Nachdem ich mir eine mögliche Tischanordnung überlegt habe, die auch Platz für einen Sitzkreis lässt, werden ein paar Utensilien bestellt, mit denen ich die unterschiedlichen Arbeitsplätze noch etwas genauer definieren kann. Ichentscheide mich letztlich für folgende Dinge:

  1. Sitzgelegenheiten für den Kreis: hierbei spielt vor allem eine Rolle, dass ich diese relativ leicht transportieren kann, denn ich kann sie nicht im Klassneraum lassen, da hier auch oft andere Lerngruppen sind und die Gefahr, dass Dinge Füße bekommen leider vorhanden ist. Ich entscheide mich letztlich zwei Möglichkeiten zur Auswahl zu bestellen: a) eine Sitzunterlage, die eigentlich für den Outdoor-Bereich gedacht ist. (Ich hoffe, dass diese ein wenig die Kälte vom Boden abhält. b) ein faltbarer Hocker, ebenfalls eigentlich aus dem Outdoor-Bereich. Beide wäre einigermaßen bezahlbar. Mal schauen, wofür ich mich letztlich entscheide. Beides ist zur Ansicht bestellt.
  2. ein großes rechteckiges Tuch, mit dem ich die Atmosphäre im Sitzkreis hoffentlich etwas schöner gestalten kann.
  3. Sichtschutz für die Arbeitsbereiche

Mögliche Umsetzung

Am ersten Schultag werde ich mit meiner Klasse in den Klassenleiterstunden meine Idee besprechen und hoffentlich folgende Absprachen treffen können:

Immer, wenn sie bei mir Unterricht haben, sollen sie, soweit das möglich ist, bereits in der Fünfminutenpause damit beginnen, die Tische umzustellen. Hierfür werde ich die Tische mit Nummern beschriften (siehe Bilder oben) und einen Plan im Klassenzimmer aushängen, auf dem die Schülerinnnen und Schüler zu jeder Zeit nachschauen können, an welche Stelle ihr Tisch kommt. Ich habe den Plan hoffentlich so gestaltet, dass das Räumen mit ein bisschen Übung und Routine relativ schnell geschehen kann. Ich werde dann zu jeder Stunde in einer großen Tasche die Utensilien mitbringen und sie vor Beginn der Stunde (eventuell mit der Unterstützung einzelner Schülerinnen und Schüler) „aufbauen“. Meine Hoffnung ist, dass sich hier nach einiger Zeit Routinen einspielen und das Umräumen so schnell klappt, dass es sich auch für eine Einzelstunde lohnt. Trotzdem werde ich aber auch die Bitte an die Planer des Stundenplans richten, mein Klasse in möglichst vielen Doppelstunden unterrichten zu können.

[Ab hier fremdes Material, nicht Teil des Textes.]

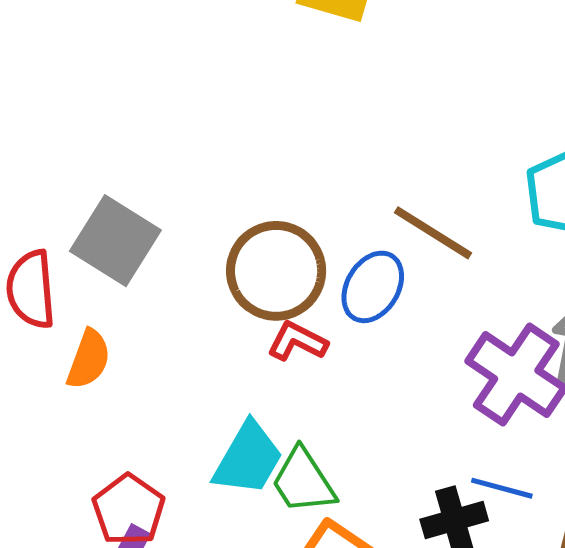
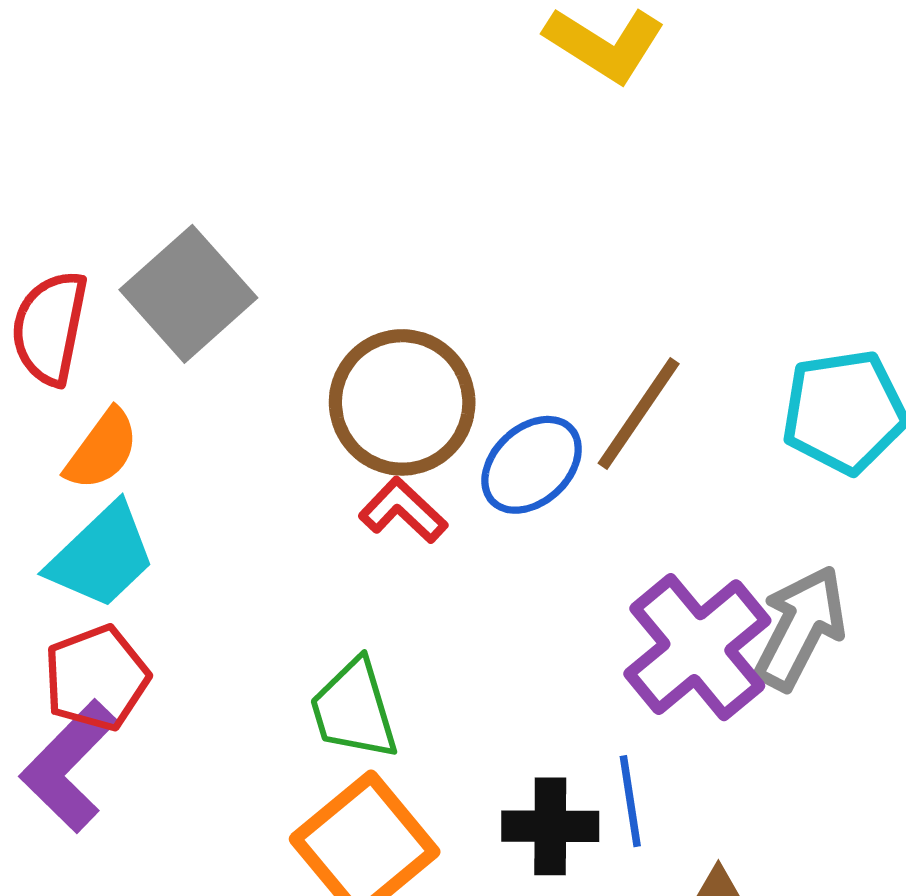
brown line: (433, 233) -> (639, 414), turned 76
cyan trapezoid: (248, 459) -> (102, 556), moved
blue line: (502, 488) -> (630, 801), turned 50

Jede Stunde soll dann im Sitzkreis beginnen. Je nachdem, wo wir gerade im Thema stehen wird dieses Kreis unterschiedlich inhaltliche und auch zeitlich gealterte werden. Ich nehme mir aber vor, dass bei einer Einzelstunde, die Sitzkreisphase maximal 10 Minuten, bei einer Doppelstunde maximal 15 Minuten dauern soll. Hier kann dann der Einstieg in ein Thema erfolgen, Vergangenes kann reflektiert werden und vor allem wird immer besprochen, welche Aufgaben für die jeweilige Stunde anstehen. Langfristig gesehen sollen die Schülerinnen und Schüler lernen, dass im großen Kreis auch wirklich nur die Dinge besprochen werden, die für alle wichtig sind, für individuelle Fragen, Probleme etc. soll dann im weiteren Stundenverlauf Raum sein.

Nach dem Sitzkreis entscheiden sich die Schülerinnen und Schüler, wie und wo sie arbeiten wollen. Hier muss ich mich noch etwas einlesen, wie man es schafft, dass hierbei nicht alleine die Sympathie den Ausschlag gibt, sondern die Schülerinnen und Schüler lernen, zu entscheiden, ob sie für eine Aufgabe alleine oder mit Mitschülerinnen arbeiten sollten. Bei der Zusammenarbeit sollte eine Rolle spielen, mit welchem Ziel die Zusammenarbeit geschieht. Will man mit den Mitlernenden Fragen klären? Kann ein Mitschüler/eine Mitschülerin mir eine Thematik vielleicht erklären? Suche ich mir Unterstützung, um Einzelaufgaben aufzuteilen? …

Am Ende müssen ca. 3 Minuten reserviert sein, um die Klassenraumsituation für die darauffolgenden Stunde wieder vorzubereiten. Im besten Falle werde ich aber hoffentlich mit dem Modell so gute Erfahrungen machen, dass ich nach und nach weitere Kolleginnen und Kollegen davon überzeugen kann, so dass vielleicht im Laufe des kommenden Schuljahres, die Umräumsituationen immer weniger werden.

In der letzten Ferienwoche werde ich im Klassenraum einmal ohne Schülerinnen und Schüler alles ausprobieren und schauen, ob meine Vorstellungen in der Realität funktionieren könnten. Gerne nehme ich euch mit und werde von der ersten Umstellaktion sowie von den ersten Erfahrungen im Alltagsbetrieb berichten.